その後、情報を一元表示するダッシュボードの構築やアプリケーションの運用・改良を進め、2017年に鹿島が保有する建物、2018年に鹿島建物が管理する建物に「鹿島スマートBM」を適用しました。この結果、機器の異常や故障の早期把握、過去情報に基づく作業や行動支援による管理の省人化・高度化、並びに省エネルギー支援によるランニングコスト削減などの付加価値を『新たな最適ビル管理サービス=鹿島スマートBM』を通じて提供することが可能となり、現在、約60件が国内のビルで運用されています。

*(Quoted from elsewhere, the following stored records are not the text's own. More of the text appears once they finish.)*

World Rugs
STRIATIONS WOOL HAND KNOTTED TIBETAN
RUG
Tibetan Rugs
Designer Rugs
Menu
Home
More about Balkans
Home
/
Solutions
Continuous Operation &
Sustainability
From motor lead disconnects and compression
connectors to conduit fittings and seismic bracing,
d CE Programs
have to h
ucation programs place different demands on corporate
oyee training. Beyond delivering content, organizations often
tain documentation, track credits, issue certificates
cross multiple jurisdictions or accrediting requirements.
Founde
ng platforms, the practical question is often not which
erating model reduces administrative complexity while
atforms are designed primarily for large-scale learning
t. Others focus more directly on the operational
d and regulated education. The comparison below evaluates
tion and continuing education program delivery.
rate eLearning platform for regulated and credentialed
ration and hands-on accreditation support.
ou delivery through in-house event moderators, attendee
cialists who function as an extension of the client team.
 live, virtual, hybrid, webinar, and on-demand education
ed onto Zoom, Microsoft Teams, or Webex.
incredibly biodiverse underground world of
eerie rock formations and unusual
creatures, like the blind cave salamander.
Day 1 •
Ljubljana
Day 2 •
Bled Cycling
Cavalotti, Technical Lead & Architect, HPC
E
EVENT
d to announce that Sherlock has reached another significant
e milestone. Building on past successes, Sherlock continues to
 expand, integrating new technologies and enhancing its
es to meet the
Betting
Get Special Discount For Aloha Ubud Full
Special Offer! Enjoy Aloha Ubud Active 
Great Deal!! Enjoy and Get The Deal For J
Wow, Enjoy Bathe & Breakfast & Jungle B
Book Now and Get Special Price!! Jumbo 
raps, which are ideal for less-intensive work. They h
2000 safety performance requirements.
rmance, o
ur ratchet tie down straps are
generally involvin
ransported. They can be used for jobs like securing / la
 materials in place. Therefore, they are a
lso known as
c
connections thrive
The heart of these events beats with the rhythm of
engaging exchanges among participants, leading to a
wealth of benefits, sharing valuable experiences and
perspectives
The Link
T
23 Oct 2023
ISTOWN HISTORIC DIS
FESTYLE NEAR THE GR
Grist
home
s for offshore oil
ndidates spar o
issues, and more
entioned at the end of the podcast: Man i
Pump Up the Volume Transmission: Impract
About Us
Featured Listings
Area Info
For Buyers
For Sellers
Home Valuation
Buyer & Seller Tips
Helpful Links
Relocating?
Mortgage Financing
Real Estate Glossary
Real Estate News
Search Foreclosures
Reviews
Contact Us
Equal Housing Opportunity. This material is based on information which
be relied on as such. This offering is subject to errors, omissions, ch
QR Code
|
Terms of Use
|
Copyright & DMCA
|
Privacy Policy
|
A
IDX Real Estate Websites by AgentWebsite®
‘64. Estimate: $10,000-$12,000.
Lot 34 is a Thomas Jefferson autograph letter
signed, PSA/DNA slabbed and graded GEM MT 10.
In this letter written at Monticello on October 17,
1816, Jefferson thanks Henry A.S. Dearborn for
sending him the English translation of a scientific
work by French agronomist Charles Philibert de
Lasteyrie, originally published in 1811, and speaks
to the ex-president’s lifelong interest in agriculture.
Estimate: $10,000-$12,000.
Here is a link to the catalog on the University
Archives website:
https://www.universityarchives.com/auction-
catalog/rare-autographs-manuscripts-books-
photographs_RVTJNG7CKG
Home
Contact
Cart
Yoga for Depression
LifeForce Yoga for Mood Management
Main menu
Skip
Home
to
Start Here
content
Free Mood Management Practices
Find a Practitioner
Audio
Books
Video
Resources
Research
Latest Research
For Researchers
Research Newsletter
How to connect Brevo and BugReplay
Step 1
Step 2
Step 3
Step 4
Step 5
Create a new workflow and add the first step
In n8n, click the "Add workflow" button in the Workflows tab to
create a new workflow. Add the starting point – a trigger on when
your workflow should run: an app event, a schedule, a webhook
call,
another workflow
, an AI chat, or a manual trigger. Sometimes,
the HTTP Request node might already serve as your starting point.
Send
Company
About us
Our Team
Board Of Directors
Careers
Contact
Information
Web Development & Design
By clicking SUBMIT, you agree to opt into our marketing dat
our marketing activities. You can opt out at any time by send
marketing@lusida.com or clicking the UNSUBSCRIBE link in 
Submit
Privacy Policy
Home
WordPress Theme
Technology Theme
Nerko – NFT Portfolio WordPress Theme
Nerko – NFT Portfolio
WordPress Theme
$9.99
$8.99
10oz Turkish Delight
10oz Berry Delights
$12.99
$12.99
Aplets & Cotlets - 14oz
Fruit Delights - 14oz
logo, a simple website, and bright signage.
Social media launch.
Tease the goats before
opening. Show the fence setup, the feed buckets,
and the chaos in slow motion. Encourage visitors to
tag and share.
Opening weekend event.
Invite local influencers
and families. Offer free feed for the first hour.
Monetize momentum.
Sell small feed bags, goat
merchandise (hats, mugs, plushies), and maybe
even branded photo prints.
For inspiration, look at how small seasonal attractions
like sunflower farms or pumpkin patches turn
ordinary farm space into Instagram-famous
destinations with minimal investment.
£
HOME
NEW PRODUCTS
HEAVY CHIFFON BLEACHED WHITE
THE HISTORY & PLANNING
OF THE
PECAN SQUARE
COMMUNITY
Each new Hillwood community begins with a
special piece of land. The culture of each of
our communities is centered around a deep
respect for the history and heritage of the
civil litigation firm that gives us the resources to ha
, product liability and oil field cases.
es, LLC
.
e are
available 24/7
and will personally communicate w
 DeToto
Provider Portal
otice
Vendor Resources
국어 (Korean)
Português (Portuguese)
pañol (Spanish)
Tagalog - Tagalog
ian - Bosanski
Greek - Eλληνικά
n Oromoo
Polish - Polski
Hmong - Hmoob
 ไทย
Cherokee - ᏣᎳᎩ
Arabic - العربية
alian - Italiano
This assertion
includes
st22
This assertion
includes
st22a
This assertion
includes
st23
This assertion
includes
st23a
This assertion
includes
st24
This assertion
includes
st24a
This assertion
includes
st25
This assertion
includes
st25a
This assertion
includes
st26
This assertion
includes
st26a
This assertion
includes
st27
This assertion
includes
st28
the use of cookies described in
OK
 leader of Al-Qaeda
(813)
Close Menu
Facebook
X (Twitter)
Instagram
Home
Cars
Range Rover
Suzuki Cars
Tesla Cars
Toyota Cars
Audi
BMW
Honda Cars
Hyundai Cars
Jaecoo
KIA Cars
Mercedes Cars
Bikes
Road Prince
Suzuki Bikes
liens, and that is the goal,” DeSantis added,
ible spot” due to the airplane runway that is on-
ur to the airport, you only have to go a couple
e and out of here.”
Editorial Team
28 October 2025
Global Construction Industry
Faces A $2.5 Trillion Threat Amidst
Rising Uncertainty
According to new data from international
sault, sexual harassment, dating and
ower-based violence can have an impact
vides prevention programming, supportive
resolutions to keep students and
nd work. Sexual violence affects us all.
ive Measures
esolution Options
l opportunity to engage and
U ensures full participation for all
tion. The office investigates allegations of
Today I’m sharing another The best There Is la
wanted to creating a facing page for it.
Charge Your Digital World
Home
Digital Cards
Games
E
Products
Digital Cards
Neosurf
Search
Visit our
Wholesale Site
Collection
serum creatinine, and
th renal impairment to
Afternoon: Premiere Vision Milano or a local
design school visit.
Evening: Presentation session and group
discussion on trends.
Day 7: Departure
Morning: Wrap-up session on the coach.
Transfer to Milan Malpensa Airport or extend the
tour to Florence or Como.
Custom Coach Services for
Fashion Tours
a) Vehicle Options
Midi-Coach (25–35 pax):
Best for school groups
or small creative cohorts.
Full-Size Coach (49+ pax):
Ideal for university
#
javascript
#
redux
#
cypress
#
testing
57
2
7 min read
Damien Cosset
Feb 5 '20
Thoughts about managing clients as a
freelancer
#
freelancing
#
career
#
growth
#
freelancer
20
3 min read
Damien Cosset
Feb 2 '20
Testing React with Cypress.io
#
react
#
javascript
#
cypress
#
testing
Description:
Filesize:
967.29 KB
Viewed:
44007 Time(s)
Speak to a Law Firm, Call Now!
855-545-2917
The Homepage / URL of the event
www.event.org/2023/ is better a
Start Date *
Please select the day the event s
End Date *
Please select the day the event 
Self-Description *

「鹿島スマートBM」のダッシュボードと異常検知アラートの管理・分析

今後の展開

今後、2018年に策定した「鹿島スマート生産ビジョン」の主対象である建物の施工段階と運用段階のデータ連携を図るため、鹿島建物および日本マイクロソフトと引き続き連携して本プラットフォームのさらなる発展・活用を目指します。
併せて、建物の使用方法や利用者の行動などに関するより多くのデータを取得し、建物利用者の利便性や快適性の向上につながるサービスを新たに開発することで、スマートビルやスマートシティにおける基盤サービスとしても拡張していく考えです。

(参考)
建築の生産プロセスを変革する 「鹿島スマート生産ビジョン」 を策定
(2018年11月12日プレスリリース)


プレスリリースに記載された内容(価格、仕様、サービス内容等)は、発表日現在のものです。
その後予告なしに変更されることがありますので、あらかじめご了承ください。